START Material shown

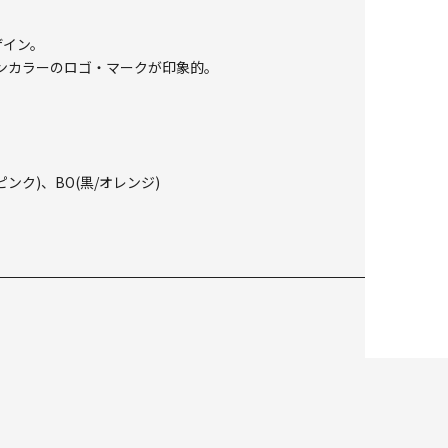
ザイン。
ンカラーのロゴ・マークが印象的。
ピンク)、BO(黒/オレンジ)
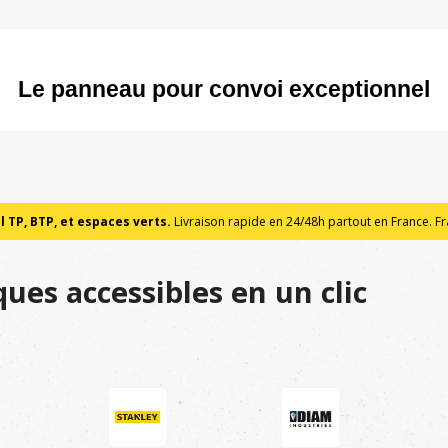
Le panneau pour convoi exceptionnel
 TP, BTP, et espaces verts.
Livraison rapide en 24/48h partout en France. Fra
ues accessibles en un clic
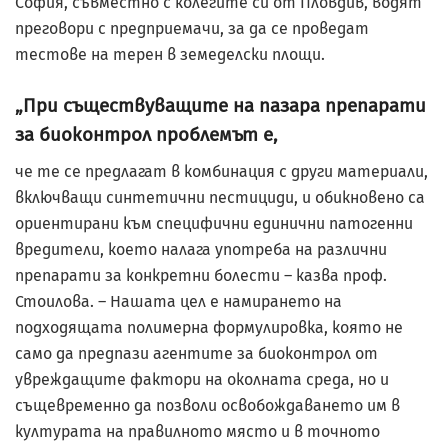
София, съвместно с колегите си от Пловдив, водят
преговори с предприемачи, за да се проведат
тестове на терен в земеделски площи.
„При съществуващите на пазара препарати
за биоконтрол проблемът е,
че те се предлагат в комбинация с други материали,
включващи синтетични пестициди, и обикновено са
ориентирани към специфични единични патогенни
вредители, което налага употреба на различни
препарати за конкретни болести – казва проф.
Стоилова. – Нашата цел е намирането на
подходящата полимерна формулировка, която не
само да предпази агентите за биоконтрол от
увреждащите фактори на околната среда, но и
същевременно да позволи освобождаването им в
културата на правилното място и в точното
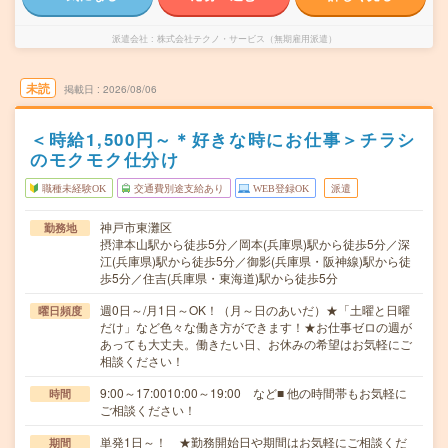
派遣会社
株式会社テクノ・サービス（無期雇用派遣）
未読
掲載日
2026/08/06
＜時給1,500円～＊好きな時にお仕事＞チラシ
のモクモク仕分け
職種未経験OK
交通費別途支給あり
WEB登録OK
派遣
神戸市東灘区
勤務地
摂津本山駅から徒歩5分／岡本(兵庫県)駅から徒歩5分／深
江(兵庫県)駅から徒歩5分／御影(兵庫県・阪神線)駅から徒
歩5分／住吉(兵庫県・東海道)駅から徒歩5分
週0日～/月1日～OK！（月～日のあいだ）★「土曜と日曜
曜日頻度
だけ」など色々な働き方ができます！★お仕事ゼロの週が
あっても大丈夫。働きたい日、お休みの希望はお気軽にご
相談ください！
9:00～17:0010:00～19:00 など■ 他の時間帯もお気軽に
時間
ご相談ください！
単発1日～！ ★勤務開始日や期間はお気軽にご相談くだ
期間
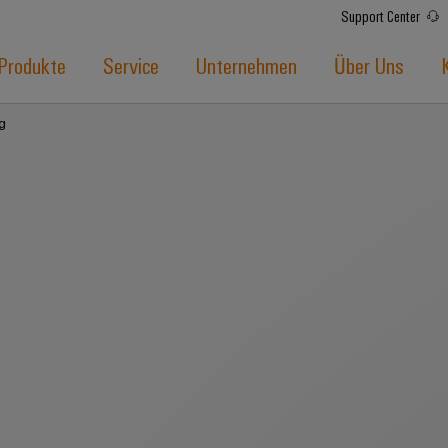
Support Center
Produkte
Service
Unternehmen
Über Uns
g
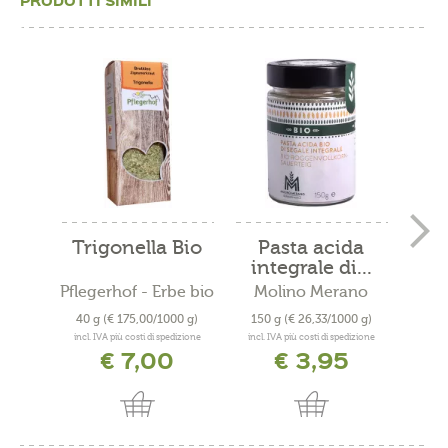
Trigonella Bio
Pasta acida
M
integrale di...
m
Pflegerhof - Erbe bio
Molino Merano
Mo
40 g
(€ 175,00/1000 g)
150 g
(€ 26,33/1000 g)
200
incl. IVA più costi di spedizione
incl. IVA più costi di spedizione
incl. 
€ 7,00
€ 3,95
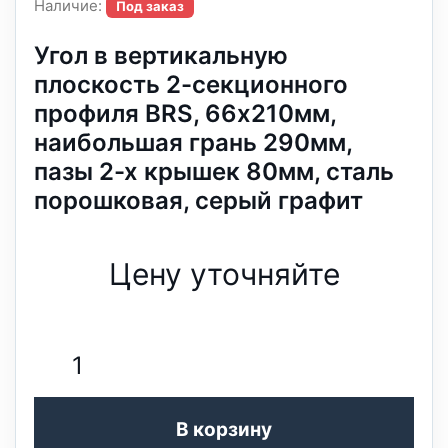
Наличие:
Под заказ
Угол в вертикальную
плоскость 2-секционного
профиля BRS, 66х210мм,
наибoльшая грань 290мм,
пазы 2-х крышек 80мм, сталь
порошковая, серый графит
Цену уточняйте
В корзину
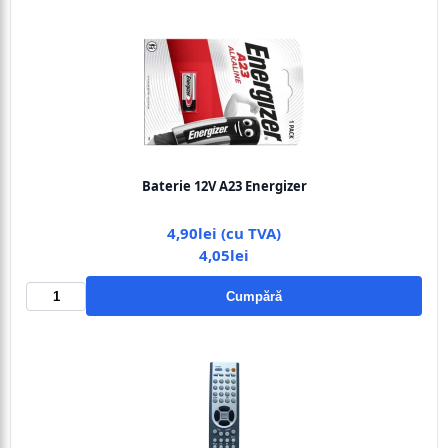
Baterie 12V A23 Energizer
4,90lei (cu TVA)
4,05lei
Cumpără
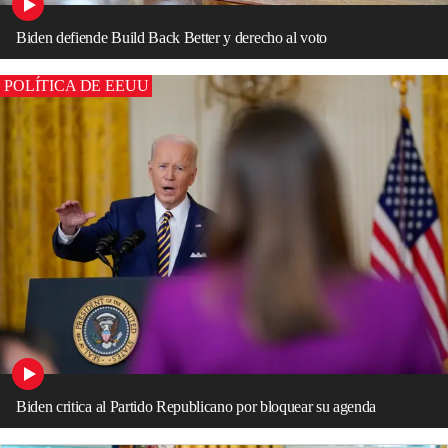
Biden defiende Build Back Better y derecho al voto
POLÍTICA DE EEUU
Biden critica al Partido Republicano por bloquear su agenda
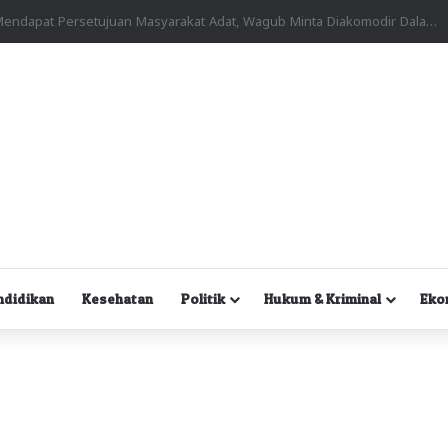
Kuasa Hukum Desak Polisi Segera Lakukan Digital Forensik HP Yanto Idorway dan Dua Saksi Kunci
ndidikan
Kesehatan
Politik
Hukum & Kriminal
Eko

END Material shown

Work to be completed:
Search the entries for the word "Biden", then copy every line in which it is found.

Written solution:
Biden defiende Build Back Better y derecho al voto
Biden critica al Partido Republicano por bloquear su agenda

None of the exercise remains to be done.